PROBLEM TO SOLVE - Tally the lines of the material that carry the word "azul". Give no more than the number.

DATA FOR THE TASK -

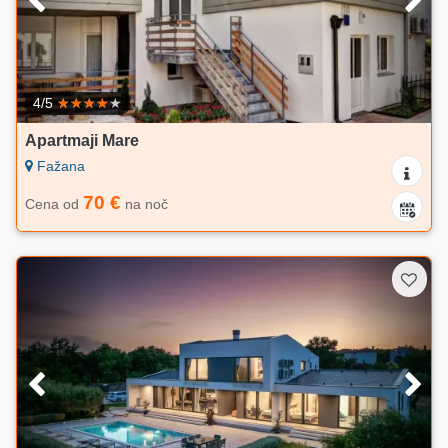
4/5
Apartmaji Mare
Fažana
70 €
Cena od
na noč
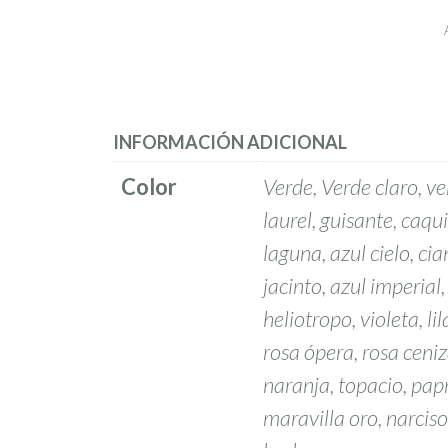
INFORMACIÓN ADICIONAL
Color
Verde, Verde claro, ver
laurel, guisante, caqu
laguna, azul cielo, ci
jacinto, azul imperial
heliotropo, violeta, li
rosa ópera, rosa ceni
naranja, topacio, papr
maravilla oro, narciso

OUTPUT OF THE TASK - 2